所以衙差们在流犯们都进了驿站后,驿站已废弃弄不到补给,他们赶紧又去祈家军那买了不少的菜饼子。

        不只是当晚要发给流犯的,还有后面几天一路上要备的,祈家军那边自个都没菜饼子吃了,明天全得吃全面饼子。

        负责做饭的火头兵边揉面边心疼得直抽抽。

        别看都叫菜饼子,菜饼子和菜饼子之间差别大着呢。

        给祈家军和火头兵们吃的饼子‘添头’是祈康安父女俩自个掏的腰包,否则军粮还真不够,祈康安父女俩对自己人都大方,咱暂时又还出得起,就不会让自己人吃得埋里胡汰的糟溅人。
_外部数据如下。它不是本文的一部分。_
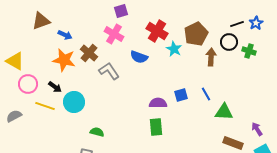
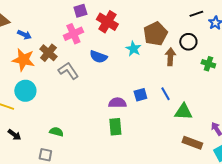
black line: (237, 24) -> (196, 14), moved
red cross: (157, 31) -> (107, 22), moved
pink cross: (114, 34) -> (73, 34), turned 36
green cross: (249, 51) -> (208, 64), moved
black arrow: (55, 87) -> (14, 135), moved
cyan circle: (74, 102) -> (25, 91), moved

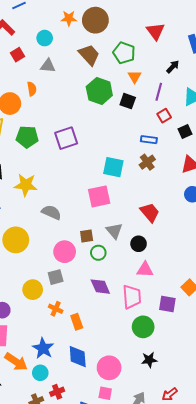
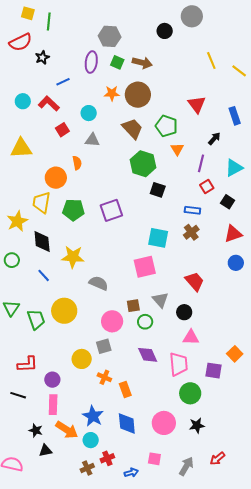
black square: (128, 101) -> (158, 190), moved
black square: (185, 132) -> (228, 202), turned -32
pink circle: (109, 368) -> (164, 423), moved

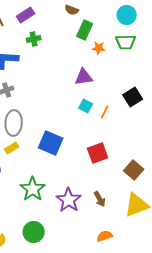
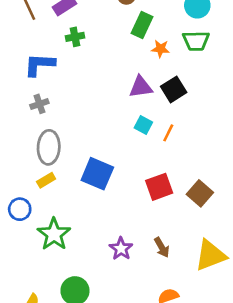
black square: (133, 97) -> (174, 89), moved
brown square: (134, 170) -> (200, 193), moved
green star: (33, 189) -> (54, 234), moved
purple star: (69, 200) -> (121, 249), size x0.7

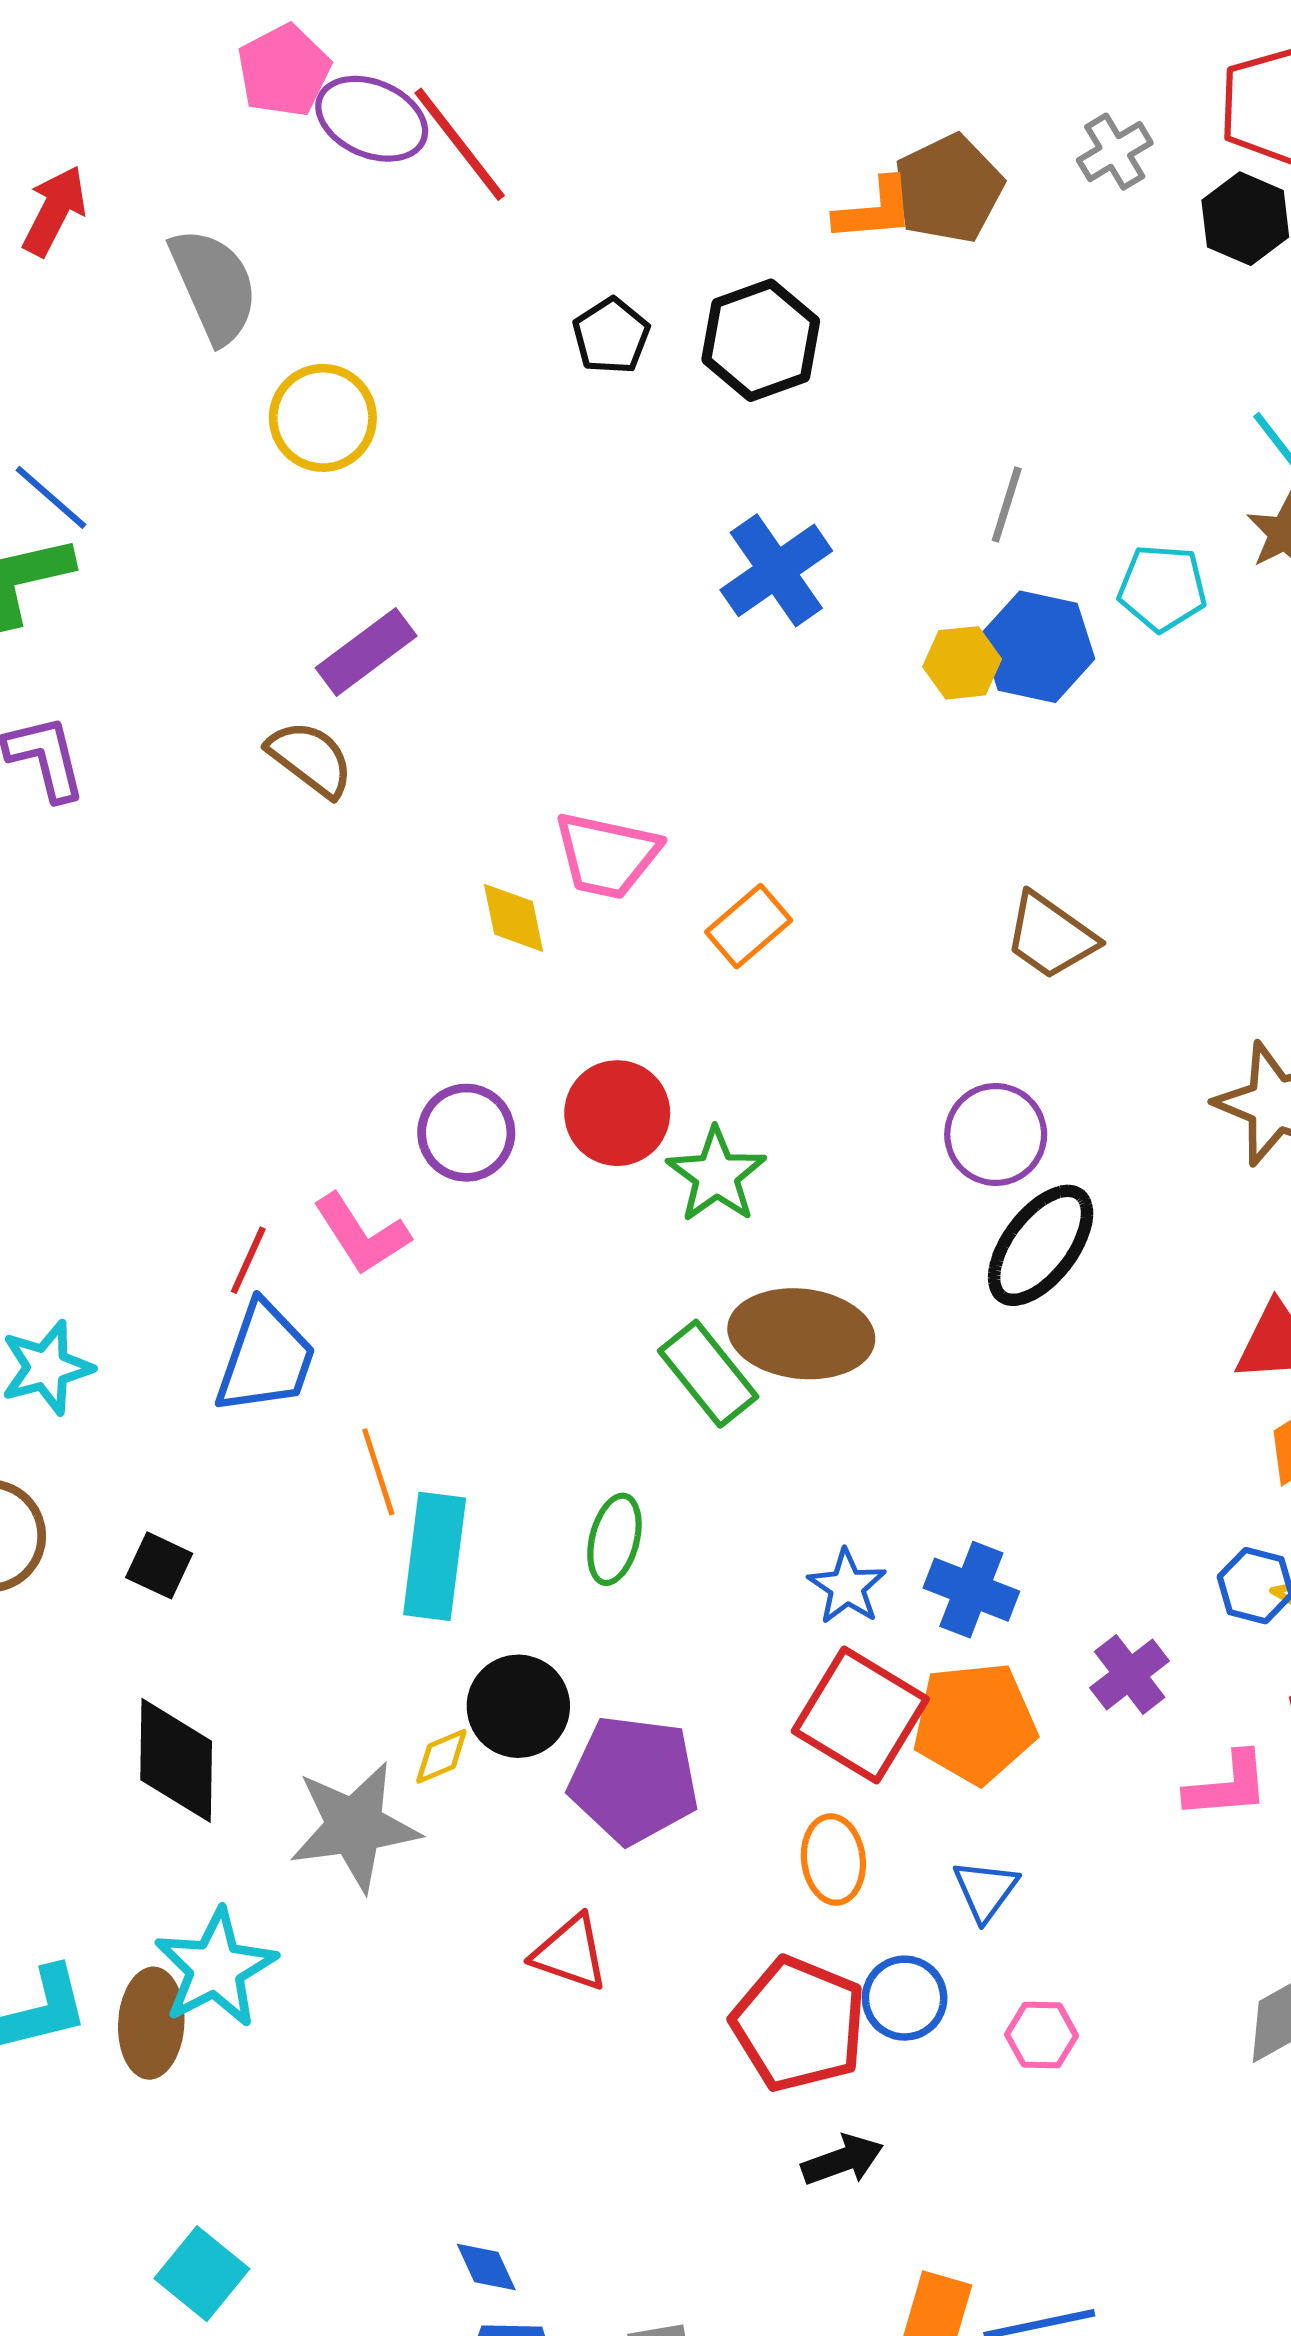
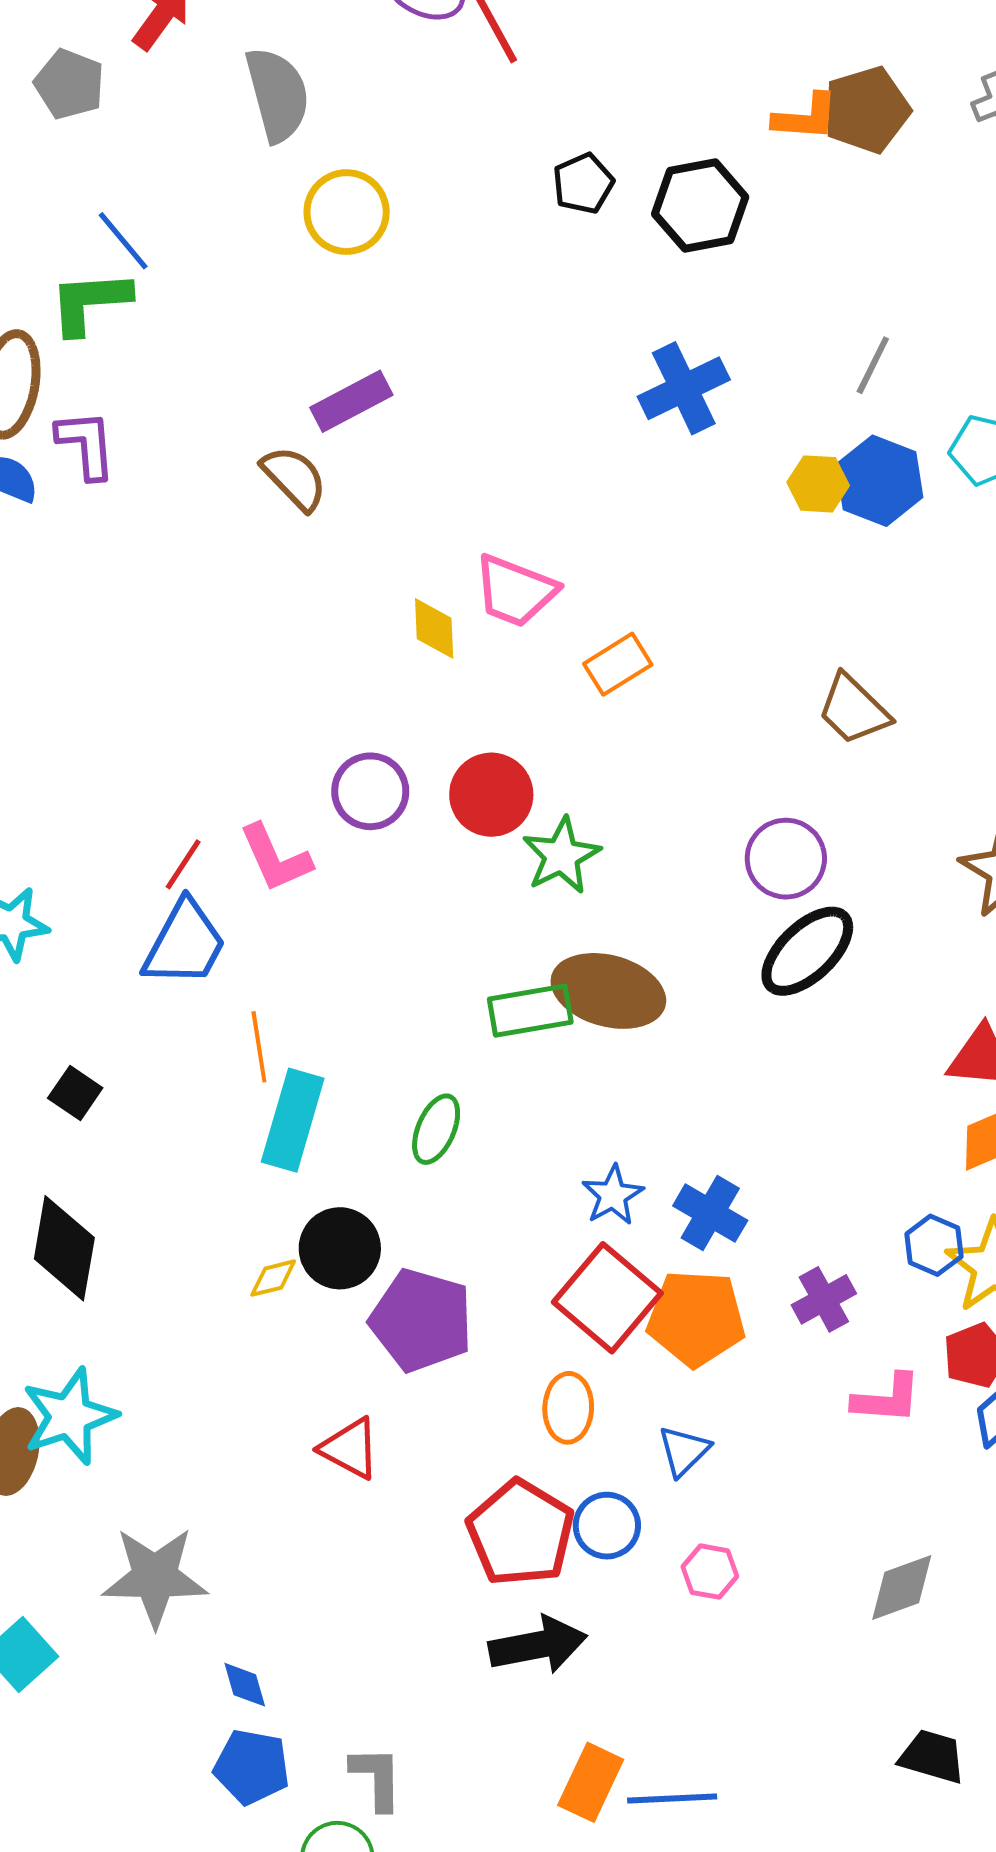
green rectangle: (708, 1374) -> (530, 1011), turned -70
gray star: (354, 1826) -> (155, 1577), moved
black arrow: (842, 2160) -> (538, 1645), size x1.5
        白面都是精细面,盐,糖也是随便造,路上偶尔着祈宝儿走烦了还会去山上溜一圈,再拎一窜的野味回来,也会剁巴些合在‘添头’里。

        晚上被衙差买走的就是里面加了碎肉沫的菜饼。

        祈家军那边做的饼还大,一张有两个成一人手掌并起来的大小。

        衙差们哪舍得给流犯这么大张的一人一张?

        那边买的菜饼子面多菜少,捏着柔柔软软面香浓郁,里面加了盐还加了糖,比他们原本备的粮贵了好几倍不说,就他们衙差吃一块走路都得劲,他们哪敢让几千流犯一块得劲。

        所以一张大饼他们商量后给切成了八份,一个流犯只分一小块足矣。